Assignment ->
Strip out the pictures and output each remaining line of the data word for word.

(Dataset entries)
________________
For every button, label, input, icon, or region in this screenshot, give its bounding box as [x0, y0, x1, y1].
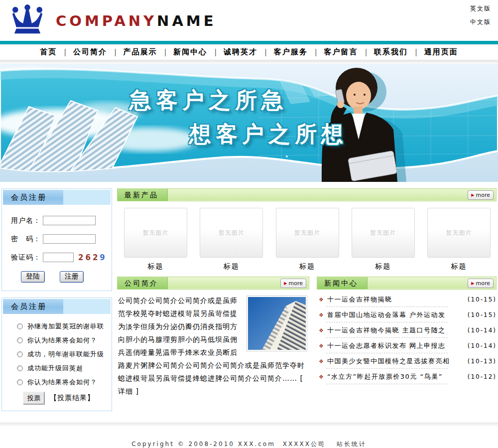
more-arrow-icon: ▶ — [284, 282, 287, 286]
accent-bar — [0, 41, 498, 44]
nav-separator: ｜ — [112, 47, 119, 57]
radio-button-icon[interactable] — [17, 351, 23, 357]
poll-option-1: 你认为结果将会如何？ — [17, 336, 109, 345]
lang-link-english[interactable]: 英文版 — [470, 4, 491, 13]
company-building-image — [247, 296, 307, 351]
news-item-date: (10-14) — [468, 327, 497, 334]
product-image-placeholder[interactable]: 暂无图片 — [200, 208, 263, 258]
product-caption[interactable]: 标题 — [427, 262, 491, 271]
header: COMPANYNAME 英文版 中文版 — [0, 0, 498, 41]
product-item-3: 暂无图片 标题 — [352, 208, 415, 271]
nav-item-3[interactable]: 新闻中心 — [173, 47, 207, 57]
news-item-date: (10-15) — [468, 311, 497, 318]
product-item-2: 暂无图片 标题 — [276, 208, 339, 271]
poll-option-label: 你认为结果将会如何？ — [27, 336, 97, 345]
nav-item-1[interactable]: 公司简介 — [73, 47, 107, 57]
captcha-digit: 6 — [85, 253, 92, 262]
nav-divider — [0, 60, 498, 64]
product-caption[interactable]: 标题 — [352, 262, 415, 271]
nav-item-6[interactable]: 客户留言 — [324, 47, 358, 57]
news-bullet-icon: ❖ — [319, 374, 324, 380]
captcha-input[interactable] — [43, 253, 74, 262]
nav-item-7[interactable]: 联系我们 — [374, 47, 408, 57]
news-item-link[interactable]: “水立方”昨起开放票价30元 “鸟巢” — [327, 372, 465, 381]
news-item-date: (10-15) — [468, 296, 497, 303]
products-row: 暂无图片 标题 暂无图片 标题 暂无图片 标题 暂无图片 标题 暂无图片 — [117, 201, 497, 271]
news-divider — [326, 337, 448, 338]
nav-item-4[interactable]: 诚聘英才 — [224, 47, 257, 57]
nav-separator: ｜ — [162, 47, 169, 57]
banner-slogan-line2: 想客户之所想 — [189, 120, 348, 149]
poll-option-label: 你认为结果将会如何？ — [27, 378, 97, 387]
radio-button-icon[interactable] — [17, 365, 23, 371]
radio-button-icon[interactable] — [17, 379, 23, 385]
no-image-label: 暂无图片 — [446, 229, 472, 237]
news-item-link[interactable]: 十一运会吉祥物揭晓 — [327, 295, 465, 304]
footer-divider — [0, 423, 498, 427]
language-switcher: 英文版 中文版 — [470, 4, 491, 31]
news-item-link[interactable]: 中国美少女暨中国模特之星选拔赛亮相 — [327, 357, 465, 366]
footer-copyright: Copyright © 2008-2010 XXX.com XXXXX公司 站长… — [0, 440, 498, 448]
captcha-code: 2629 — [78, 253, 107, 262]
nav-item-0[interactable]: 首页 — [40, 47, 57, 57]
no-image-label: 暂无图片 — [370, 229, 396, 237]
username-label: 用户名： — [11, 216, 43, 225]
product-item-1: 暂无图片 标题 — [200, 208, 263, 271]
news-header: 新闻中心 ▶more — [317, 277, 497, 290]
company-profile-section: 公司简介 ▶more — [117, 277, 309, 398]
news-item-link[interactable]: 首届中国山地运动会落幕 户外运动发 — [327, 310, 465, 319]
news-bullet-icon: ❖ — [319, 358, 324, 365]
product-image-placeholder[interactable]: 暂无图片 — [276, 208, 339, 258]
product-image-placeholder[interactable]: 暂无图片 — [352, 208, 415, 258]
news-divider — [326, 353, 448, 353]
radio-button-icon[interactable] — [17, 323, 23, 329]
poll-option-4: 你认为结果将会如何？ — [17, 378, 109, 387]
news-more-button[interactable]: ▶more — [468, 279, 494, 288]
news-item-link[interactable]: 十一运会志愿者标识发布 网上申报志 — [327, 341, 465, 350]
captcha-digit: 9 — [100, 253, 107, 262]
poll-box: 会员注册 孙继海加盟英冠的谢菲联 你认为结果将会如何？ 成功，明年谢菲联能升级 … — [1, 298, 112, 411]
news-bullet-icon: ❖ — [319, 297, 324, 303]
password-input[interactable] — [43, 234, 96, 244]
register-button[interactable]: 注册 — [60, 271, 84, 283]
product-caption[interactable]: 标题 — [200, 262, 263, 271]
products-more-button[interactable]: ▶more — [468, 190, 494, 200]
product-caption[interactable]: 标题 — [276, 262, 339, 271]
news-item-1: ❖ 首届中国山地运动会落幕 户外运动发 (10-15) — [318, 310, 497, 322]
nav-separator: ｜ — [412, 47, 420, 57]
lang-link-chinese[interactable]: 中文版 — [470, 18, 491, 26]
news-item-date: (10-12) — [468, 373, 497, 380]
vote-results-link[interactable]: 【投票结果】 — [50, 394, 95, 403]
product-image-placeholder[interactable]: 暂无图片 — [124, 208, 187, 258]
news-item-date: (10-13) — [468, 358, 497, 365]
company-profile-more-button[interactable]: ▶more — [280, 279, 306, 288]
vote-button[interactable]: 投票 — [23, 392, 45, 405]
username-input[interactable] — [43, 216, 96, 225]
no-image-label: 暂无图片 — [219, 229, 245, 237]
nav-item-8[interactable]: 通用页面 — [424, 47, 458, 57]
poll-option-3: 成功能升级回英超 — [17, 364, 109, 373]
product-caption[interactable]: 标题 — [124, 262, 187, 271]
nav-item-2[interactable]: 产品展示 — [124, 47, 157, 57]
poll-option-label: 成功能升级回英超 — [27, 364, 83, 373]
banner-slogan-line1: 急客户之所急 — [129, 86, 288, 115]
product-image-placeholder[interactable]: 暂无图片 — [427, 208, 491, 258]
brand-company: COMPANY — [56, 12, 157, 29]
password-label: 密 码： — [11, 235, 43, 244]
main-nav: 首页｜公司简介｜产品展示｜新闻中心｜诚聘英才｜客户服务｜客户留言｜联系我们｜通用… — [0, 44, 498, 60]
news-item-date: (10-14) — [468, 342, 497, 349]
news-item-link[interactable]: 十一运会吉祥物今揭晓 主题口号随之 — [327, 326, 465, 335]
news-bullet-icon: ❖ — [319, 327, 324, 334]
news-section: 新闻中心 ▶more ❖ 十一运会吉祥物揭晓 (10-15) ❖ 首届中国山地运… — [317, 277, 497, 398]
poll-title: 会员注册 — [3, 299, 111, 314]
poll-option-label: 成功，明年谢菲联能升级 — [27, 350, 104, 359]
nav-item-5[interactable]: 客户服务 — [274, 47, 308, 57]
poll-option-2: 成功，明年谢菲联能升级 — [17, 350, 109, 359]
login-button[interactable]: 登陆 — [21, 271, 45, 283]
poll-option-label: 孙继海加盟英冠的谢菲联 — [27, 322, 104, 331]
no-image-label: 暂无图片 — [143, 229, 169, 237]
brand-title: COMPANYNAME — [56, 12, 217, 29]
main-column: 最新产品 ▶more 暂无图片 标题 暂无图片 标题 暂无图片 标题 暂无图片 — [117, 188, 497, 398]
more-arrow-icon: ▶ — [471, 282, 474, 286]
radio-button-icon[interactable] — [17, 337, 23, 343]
________________
Result for this task ->
For every button, label, input, icon, or region in this screenshot, give its bounding box as [x0, y0, x1, y1].
more-arrow-icon: ▶ — [284, 282, 287, 286]
accent-bar — [0, 41, 498, 44]
nav-separator: ｜ — [112, 47, 119, 57]
radio-button-icon[interactable] — [17, 351, 23, 357]
poll-option-1: 你认为结果将会如何？ — [17, 336, 109, 345]
lang-link-english[interactable]: 英文版 — [470, 4, 491, 13]
company-building-image — [247, 296, 307, 351]
news-item-date: (10-14) — [468, 327, 497, 334]
product-image-placeholder[interactable]: 暂无图片 — [200, 208, 263, 258]
product-caption[interactable]: 标题 — [427, 262, 491, 271]
header: COMPANYNAME 英文版 中文版 — [0, 0, 498, 41]
product-item-3: 暂无图片 标题 — [352, 208, 415, 271]
nav-item-3[interactable]: 新闻中心 — [173, 47, 207, 57]
news-item-date: (10-15) — [468, 311, 497, 318]
product-item-2: 暂无图片 标题 — [276, 208, 339, 271]
poll-option-label: 你认为结果将会如何？ — [27, 336, 97, 345]
nav-item-1[interactable]: 公司简介 — [73, 47, 107, 57]
captcha-digit: 6 — [85, 253, 92, 262]
nav-divider — [0, 60, 498, 64]
product-caption[interactable]: 标题 — [352, 262, 415, 271]
nav-item-6[interactable]: 客户留言 — [324, 47, 358, 57]
news-bullet-icon: ❖ — [319, 374, 324, 380]
captcha-input[interactable] — [43, 253, 74, 262]
nav-item-7[interactable]: 联系我们 — [374, 47, 408, 57]
news-item-link[interactable]: “水立方”昨起开放票价30元 “鸟巢” — [327, 372, 465, 381]
news-item-date: (10-15) — [468, 296, 497, 303]
products-row: 暂无图片 标题 暂无图片 标题 暂无图片 标题 暂无图片 标题 暂无图片 — [117, 201, 497, 271]
news-divider — [326, 337, 448, 338]
nav-item-4[interactable]: 诚聘英才 — [224, 47, 257, 57]
nav-separator: ｜ — [162, 47, 169, 57]
banner-slogan-line2: 想客户之所想 — [189, 120, 348, 149]
poll-option-label: 你认为结果将会如何？ — [27, 378, 97, 387]
radio-button-icon[interactable] — [17, 365, 23, 371]
radio-button-icon[interactable] — [17, 379, 23, 385]
no-image-label: 暂无图片 — [446, 229, 472, 237]
news-item-link[interactable]: 十一运会吉祥物揭晓 — [327, 295, 465, 304]
footer-divider — [0, 423, 498, 427]
language-switcher: 英文版 中文版 — [470, 4, 491, 31]
news-item-link[interactable]: 中国美少女暨中国模特之星选拔赛亮相 — [327, 357, 465, 366]
footer-copyright: Copyright © 2008-2010 XXX.com XXXXX公司 站长… — [0, 440, 498, 448]
captcha-code: 2629 — [78, 253, 107, 262]
nav-item-0[interactable]: 首页 — [40, 47, 57, 57]
no-image-label: 暂无图片 — [370, 229, 396, 237]
username-label: 用户名： — [11, 216, 43, 225]
product-item-1: 暂无图片 标题 — [200, 208, 263, 271]
news-header: 新闻中心 ▶more — [317, 277, 497, 290]
company-profile-section: 公司简介 ▶more — [117, 277, 309, 398]
news-item-link[interactable]: 首届中国山地运动会落幕 户外运动发 — [327, 310, 465, 319]
news-bullet-icon: ❖ — [319, 358, 324, 365]
product-image-placeholder[interactable]: 暂无图片 — [276, 208, 339, 258]
product-image-placeholder[interactable]: 暂无图片 — [352, 208, 415, 258]
news-divider — [326, 353, 448, 353]
radio-button-icon[interactable] — [17, 323, 23, 329]
poll-option-4: 你认为结果将会如何？ — [17, 378, 109, 387]
news-more-button[interactable]: ▶more — [468, 279, 494, 288]
news-item-link[interactable]: 十一运会志愿者标识发布 网上申报志 — [327, 341, 465, 350]
captcha-digit: 9 — [100, 253, 107, 262]
poll-box: 会员注册 孙继海加盟英冠的谢菲联 你认为结果将会如何？ 成功，明年谢菲联能升级 … — [1, 298, 112, 411]
news-bullet-icon: ❖ — [319, 297, 324, 303]
password-input[interactable] — [43, 234, 96, 244]
register-button[interactable]: 注册 — [60, 271, 84, 283]
product-caption[interactable]: 标题 — [200, 262, 263, 271]
products-more-button[interactable]: ▶more — [468, 190, 494, 200]
product-caption[interactable]: 标题 — [276, 262, 339, 271]
news-item-1: ❖ 首届中国山地运动会落幕 户外运动发 (10-15) — [318, 310, 497, 322]
nav-separator: ｜ — [412, 47, 420, 57]
lang-link-chinese[interactable]: 中文版 — [470, 18, 491, 26]
news-item-date: (10-12) — [468, 373, 497, 380]
vote-results-link[interactable]: 【投票结果】 — [50, 394, 95, 403]
product-image-placeholder[interactable]: 暂无图片 — [124, 208, 187, 258]
news-item-date: (10-13) — [468, 358, 497, 365]
company-profile-more-button[interactable]: ▶more — [280, 279, 306, 288]
vote-button[interactable]: 投票 — [23, 392, 45, 405]
username-input[interactable] — [43, 216, 96, 225]
no-image-label: 暂无图片 — [219, 229, 245, 237]
nav-item-8[interactable]: 通用页面 — [424, 47, 458, 57]
poll-option-3: 成功能升级回英超 — [17, 364, 109, 373]
product-caption[interactable]: 标题 — [124, 262, 187, 271]
nav-item-2[interactable]: 产品展示 — [124, 47, 157, 57]
poll-option-label: 成功能升级回英超 — [27, 364, 83, 373]
banner-slogan-line1: 急客户之所急 — [129, 86, 288, 115]
product-image-placeholder[interactable]: 暂无图片 — [427, 208, 491, 258]
brand-company: COMPANY — [56, 12, 157, 29]
password-label: 密 码： — [11, 235, 43, 244]
main-nav: 首页｜公司简介｜产品展示｜新闻中心｜诚聘英才｜客户服务｜客户留言｜联系我们｜通用… — [0, 44, 498, 60]
news-item-date: (10-14) — [468, 342, 497, 349]
news-item-link[interactable]: 十一运会吉祥物今揭晓 主题口号随之 — [327, 326, 465, 335]
news-bullet-icon: ❖ — [319, 327, 324, 334]
news-section: 新闻中心 ▶more ❖ 十一运会吉祥物揭晓 (10-15) ❖ 首届中国山地运… — [317, 277, 497, 398]
poll-title: 会员注册 — [3, 299, 111, 314]
poll-option-label: 成功，明年谢菲联能升级 — [27, 350, 104, 359]
nav-item-5[interactable]: 客户服务 — [274, 47, 308, 57]
poll-option-2: 成功，明年谢菲联能升级 — [17, 350, 109, 359]
login-button[interactable]: 登陆 — [21, 271, 45, 283]
poll-option-label: 孙继海加盟英冠的谢菲联 — [27, 322, 104, 331]
no-image-label: 暂无图片 — [143, 229, 169, 237]
brand-title: COMPANYNAME — [56, 12, 217, 29]
main-column: 最新产品 ▶more 暂无图片 标题 暂无图片 标题 暂无图片 标题 暂无图片 — [117, 188, 497, 398]
more-arrow-icon: ▶ — [471, 282, 474, 286]
radio-button-icon[interactable] — [17, 337, 23, 343]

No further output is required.